Getty Museum to return Dutch painting looted by Nazis
LOS ANGELES (AP) – The J. Paul Getty Museum has agreed to return a 370-year-old painting that once belonged to an art dealer who fled Holland when the Nazis invaded in 1940.
Jacques Goudstikker was the Netherlands’ biggest art dealer in the 1930s. He was fleeing the Nazis with his wife and young son at the beginning of World War II when he fell through a trap door on an outbound ship and died.
His collection was looted, with some works claimed by Adolf Hitler chief deputy Hermann Goering.
Goudstikker’s daughter-in-law, Marei von Saher, has spent years trying to track down the works. Her successes have been on tour around the country in an exhibition that ends Tuesday in San Francisco and featured 45 recovered pieces from the collection.

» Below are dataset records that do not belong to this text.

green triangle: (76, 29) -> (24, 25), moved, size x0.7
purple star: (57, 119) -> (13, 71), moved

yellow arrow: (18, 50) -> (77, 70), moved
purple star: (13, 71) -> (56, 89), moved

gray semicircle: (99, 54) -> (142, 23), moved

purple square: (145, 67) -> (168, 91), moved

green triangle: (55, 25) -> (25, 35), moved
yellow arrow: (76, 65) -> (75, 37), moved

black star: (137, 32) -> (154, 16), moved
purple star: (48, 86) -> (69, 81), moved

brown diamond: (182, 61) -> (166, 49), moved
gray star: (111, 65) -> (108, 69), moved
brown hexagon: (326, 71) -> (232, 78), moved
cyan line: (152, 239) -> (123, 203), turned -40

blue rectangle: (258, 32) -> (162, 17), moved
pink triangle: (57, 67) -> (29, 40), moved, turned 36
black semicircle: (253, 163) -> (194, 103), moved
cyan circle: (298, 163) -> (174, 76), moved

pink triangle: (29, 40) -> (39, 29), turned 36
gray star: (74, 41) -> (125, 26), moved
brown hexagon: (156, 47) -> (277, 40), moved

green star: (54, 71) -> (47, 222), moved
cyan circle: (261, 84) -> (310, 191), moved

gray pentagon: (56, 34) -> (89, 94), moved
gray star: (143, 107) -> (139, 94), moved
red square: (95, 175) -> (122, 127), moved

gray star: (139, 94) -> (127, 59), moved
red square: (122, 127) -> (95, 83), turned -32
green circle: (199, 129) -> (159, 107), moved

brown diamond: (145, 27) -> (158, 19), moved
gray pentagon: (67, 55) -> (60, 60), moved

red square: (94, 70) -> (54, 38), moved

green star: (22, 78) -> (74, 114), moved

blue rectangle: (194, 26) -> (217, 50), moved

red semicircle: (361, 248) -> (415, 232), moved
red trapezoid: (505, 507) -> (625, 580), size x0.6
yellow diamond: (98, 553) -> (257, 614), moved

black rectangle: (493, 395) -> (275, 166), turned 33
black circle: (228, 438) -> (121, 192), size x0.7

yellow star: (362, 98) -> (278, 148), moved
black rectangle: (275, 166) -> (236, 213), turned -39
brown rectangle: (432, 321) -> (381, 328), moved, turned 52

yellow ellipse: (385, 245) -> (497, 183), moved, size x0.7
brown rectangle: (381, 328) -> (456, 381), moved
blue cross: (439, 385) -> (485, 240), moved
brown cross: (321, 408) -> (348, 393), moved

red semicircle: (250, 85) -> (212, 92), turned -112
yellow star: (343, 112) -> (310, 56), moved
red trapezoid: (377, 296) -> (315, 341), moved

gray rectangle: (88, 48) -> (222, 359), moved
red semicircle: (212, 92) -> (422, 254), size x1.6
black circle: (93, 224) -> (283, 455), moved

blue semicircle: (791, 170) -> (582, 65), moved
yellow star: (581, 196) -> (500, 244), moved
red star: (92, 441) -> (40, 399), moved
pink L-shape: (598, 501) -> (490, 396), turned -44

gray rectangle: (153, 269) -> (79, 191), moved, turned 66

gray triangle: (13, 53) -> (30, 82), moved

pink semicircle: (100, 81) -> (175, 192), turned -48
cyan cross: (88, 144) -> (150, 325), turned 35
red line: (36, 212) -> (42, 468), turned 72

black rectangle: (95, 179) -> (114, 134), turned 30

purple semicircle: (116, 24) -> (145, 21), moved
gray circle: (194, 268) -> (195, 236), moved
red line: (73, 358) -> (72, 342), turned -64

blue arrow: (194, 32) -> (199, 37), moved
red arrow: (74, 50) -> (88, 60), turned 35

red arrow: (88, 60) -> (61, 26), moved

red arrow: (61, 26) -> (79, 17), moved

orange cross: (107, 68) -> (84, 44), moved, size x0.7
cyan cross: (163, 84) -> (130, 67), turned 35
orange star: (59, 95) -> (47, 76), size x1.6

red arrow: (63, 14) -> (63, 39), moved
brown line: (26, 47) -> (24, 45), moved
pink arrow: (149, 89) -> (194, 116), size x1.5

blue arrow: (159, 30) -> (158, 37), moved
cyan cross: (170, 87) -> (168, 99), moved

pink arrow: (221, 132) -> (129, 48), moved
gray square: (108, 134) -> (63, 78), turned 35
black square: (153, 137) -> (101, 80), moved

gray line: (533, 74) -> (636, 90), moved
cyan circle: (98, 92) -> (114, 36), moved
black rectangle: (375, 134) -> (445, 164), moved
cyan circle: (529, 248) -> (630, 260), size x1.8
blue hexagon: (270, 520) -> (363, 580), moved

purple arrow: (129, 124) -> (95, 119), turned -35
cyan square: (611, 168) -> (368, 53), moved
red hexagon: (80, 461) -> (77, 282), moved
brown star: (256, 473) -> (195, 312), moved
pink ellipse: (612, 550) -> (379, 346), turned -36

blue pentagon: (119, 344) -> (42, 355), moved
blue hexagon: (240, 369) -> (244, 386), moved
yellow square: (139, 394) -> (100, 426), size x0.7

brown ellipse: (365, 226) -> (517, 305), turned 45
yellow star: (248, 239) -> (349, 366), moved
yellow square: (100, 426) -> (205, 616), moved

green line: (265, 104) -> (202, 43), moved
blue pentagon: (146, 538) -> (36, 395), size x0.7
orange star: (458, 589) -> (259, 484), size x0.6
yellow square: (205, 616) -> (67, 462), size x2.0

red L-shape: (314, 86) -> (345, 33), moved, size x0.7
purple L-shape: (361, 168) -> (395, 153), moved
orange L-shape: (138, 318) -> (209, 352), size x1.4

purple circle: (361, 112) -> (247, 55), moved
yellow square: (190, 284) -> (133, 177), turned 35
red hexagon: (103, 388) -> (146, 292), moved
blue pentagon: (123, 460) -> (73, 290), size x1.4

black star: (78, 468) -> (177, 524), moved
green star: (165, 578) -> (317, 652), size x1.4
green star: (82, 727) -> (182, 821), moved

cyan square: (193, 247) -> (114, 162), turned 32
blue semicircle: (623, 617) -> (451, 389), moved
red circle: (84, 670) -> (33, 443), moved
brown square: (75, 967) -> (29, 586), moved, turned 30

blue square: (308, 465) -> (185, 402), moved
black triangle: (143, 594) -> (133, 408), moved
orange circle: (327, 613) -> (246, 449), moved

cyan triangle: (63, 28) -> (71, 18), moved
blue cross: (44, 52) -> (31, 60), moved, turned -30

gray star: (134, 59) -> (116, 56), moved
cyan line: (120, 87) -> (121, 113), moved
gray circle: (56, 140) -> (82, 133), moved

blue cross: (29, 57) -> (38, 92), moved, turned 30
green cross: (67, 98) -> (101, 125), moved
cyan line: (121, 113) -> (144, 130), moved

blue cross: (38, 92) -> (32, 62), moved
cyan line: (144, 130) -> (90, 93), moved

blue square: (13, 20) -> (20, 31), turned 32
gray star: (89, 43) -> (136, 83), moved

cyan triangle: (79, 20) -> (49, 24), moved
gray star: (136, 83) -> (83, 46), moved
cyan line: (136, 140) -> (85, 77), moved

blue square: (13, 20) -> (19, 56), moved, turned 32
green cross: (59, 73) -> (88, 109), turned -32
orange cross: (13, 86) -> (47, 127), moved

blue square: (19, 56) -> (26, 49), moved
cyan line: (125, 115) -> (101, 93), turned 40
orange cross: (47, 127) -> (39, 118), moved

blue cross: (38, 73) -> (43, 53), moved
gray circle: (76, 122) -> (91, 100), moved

The Getty bought the 1640 Pieter Molijn painting titled Landscape With Cottage and Figures in good faith at a 1972 auction, the museum said, according to the Los Angeles Times. The museum did not disclose the purchase price and has never displayed the painting.
“Working in cooperation with representatives of the Goudstikker heirs, the Getty’s research revealed that the painting was in Goudstikker’s inventory at the time of the invasion in 1940, and that it was never restituted after World War II,” according to a written statement from the museum. “Based on its findings, the Getty concluded that the painting should be transferred to the heirs.”
At least four other museums in the United States and Canada have works from the collection, and family attorney Lawrence Kaye said he hopes they will follow Getty’s lead. About 1,000 of Goudstikker’s 1,400 paintings remain unaccounted for, he said.